The significance of the Athenaeum is threefold: it is a fine example of classical revival architecture, one of only two in the City of Alexandria; it has a long and colorful history of occupation; and it is home to the Northern Virginia Fine Arts Association.

The land the Athenaeum was built on on was originally owned by Lord Fairfax and surveyed by George Washington. As such, it is located in one of the oldest parts of Alexandria. Constructed between 1851 and 1852, it began as the Bank of the Old Dominion. The bank was the source of capital and financing of various businesses—being strategically situated at the head of "Captain's Row," a block of 18th century houses still facing the original cobblestone street.
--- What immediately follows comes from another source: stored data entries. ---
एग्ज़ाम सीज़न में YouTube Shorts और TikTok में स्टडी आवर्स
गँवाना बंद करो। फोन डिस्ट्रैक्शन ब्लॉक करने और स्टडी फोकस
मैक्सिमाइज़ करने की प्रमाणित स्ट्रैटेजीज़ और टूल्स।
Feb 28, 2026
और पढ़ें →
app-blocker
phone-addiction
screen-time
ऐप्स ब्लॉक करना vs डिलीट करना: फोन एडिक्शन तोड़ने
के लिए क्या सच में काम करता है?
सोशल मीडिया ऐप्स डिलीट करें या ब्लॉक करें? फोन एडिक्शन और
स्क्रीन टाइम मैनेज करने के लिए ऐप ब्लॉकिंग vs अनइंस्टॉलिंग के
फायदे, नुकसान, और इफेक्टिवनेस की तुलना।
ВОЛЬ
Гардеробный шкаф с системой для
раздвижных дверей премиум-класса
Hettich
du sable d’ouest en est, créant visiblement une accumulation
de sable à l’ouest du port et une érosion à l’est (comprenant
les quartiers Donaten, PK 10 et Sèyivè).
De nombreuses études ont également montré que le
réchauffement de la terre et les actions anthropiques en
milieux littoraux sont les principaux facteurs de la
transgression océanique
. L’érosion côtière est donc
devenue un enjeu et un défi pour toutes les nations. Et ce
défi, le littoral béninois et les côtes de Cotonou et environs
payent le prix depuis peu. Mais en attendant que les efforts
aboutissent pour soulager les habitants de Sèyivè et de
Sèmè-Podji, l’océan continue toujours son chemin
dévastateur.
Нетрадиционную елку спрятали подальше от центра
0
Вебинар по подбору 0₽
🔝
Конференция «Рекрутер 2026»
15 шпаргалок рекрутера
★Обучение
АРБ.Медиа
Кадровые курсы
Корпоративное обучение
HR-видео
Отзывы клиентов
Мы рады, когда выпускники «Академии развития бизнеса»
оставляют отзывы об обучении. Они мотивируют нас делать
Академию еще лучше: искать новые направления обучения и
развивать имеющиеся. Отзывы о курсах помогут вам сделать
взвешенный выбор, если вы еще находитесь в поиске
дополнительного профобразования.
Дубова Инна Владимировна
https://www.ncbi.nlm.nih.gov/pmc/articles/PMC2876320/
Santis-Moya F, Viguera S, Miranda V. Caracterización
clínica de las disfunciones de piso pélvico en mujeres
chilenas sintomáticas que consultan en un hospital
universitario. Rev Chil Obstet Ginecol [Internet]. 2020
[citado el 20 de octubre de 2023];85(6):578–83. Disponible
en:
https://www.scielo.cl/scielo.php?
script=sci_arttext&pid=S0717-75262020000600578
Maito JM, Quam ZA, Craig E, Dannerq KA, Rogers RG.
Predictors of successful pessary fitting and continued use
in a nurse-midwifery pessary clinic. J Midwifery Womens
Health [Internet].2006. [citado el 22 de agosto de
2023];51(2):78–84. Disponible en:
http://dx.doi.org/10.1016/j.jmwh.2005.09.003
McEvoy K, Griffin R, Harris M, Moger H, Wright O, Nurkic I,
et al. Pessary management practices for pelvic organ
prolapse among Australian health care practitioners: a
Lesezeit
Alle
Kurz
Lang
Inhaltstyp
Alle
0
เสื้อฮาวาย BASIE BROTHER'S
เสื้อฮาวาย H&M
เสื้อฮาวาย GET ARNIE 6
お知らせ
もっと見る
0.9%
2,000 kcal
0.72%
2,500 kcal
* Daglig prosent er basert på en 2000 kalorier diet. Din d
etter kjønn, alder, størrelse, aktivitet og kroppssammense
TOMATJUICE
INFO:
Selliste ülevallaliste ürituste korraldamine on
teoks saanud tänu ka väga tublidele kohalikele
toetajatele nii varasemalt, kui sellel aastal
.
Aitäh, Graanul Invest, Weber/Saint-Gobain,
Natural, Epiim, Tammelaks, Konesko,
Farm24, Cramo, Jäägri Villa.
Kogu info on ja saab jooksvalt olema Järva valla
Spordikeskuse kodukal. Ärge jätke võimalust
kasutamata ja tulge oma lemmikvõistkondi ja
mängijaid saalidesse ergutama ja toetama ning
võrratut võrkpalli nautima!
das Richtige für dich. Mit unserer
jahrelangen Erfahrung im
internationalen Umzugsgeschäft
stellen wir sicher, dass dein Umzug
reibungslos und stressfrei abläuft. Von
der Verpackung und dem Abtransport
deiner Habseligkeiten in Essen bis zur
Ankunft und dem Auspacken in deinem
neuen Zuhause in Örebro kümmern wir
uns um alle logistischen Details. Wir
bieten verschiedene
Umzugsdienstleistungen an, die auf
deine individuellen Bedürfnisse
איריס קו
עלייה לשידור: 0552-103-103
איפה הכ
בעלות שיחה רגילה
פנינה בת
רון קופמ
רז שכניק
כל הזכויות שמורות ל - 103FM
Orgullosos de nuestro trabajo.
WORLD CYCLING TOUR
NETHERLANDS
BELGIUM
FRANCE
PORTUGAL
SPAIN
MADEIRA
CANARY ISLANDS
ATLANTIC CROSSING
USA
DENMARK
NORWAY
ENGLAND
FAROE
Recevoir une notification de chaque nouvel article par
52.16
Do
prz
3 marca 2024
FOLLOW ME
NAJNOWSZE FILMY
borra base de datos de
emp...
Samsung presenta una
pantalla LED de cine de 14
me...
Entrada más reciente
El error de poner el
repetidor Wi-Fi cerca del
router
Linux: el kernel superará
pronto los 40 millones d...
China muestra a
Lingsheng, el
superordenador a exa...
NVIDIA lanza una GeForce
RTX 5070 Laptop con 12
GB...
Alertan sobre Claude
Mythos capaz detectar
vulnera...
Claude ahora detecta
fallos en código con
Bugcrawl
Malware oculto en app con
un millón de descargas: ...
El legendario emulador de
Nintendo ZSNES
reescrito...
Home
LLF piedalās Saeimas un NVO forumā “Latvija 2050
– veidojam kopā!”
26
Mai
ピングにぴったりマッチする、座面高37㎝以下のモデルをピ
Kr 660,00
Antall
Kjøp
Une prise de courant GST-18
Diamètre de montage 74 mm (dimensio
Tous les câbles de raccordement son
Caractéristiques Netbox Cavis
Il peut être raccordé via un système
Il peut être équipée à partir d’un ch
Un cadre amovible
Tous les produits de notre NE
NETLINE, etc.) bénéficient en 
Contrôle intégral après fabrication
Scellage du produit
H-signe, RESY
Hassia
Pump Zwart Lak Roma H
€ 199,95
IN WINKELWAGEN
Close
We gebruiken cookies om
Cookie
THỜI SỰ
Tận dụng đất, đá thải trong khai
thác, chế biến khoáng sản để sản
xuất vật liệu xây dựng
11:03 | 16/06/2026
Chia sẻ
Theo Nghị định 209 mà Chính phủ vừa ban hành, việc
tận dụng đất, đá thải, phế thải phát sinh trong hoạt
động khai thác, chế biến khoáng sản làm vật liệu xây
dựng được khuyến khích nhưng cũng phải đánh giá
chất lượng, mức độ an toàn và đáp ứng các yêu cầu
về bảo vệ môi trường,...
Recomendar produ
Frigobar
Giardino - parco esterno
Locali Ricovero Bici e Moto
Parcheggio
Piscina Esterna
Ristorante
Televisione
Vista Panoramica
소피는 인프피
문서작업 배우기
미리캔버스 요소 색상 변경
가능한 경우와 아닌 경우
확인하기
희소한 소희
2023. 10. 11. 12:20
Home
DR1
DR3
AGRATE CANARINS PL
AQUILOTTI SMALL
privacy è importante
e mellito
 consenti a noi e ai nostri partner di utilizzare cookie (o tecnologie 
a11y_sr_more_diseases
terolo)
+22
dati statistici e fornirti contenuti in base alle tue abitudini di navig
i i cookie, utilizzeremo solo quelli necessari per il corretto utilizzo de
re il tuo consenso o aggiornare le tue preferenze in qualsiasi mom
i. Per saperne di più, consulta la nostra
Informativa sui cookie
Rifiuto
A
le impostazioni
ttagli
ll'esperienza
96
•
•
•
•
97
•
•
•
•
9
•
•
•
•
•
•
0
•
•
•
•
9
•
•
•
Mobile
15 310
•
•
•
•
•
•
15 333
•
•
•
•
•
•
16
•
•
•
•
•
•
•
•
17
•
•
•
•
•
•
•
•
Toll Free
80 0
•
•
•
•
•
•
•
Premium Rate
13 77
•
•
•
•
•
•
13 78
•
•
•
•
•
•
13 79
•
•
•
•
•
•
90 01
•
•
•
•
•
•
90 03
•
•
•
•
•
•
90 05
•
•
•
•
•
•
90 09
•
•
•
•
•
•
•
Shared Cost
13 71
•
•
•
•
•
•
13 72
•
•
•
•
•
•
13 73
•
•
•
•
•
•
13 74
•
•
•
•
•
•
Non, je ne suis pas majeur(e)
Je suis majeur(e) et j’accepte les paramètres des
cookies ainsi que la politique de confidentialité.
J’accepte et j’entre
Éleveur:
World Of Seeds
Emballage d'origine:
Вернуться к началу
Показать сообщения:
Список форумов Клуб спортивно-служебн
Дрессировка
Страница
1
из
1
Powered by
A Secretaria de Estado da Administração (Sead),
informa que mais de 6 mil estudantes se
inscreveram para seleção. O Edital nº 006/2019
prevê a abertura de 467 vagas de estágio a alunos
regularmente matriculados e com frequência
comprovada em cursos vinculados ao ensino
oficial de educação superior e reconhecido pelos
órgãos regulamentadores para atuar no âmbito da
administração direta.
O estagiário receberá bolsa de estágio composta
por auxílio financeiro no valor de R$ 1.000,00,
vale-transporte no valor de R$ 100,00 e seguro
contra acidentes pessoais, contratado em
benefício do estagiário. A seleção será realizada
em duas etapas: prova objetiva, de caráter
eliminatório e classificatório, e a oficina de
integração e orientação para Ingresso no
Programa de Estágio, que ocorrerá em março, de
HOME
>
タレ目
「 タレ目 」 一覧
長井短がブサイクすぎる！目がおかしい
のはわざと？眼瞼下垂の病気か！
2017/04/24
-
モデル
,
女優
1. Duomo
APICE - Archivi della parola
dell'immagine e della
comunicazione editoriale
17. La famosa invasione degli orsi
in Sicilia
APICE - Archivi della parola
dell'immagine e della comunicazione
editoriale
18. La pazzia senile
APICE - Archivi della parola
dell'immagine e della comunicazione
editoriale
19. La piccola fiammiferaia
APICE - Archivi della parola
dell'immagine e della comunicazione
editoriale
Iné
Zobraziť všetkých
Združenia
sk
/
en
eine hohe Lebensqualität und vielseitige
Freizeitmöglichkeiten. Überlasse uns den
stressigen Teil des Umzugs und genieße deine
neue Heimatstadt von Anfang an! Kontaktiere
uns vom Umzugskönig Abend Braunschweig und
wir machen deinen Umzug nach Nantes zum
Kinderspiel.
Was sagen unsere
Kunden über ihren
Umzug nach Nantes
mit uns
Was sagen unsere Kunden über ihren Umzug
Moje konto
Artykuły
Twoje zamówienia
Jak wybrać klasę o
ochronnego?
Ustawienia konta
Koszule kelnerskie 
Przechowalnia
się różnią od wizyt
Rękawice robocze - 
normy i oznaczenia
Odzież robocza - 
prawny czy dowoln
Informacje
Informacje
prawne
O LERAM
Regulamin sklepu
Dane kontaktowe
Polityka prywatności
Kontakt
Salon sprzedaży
It is believed the massive vault of the bank sat atop a huge base of stone and rock—which is under the current floor of the main gallery, and visible from the kitchen and main meeting room below. The Bank of the Old Dominion occupied the building from its completion until the Civil War.

Following the occupation of Alexandria by Union forces, the building was taken over and became the Chief Commissary Office of the U.S. Commissary Quartermaster. The NVFAA has a copy of a photograph taken by Matthew Brady showing Army officers outside the building during the period. The bank eventually closed its doors in 1862. From 1870 to 1907, the building served as the home of the First Virginia Bank.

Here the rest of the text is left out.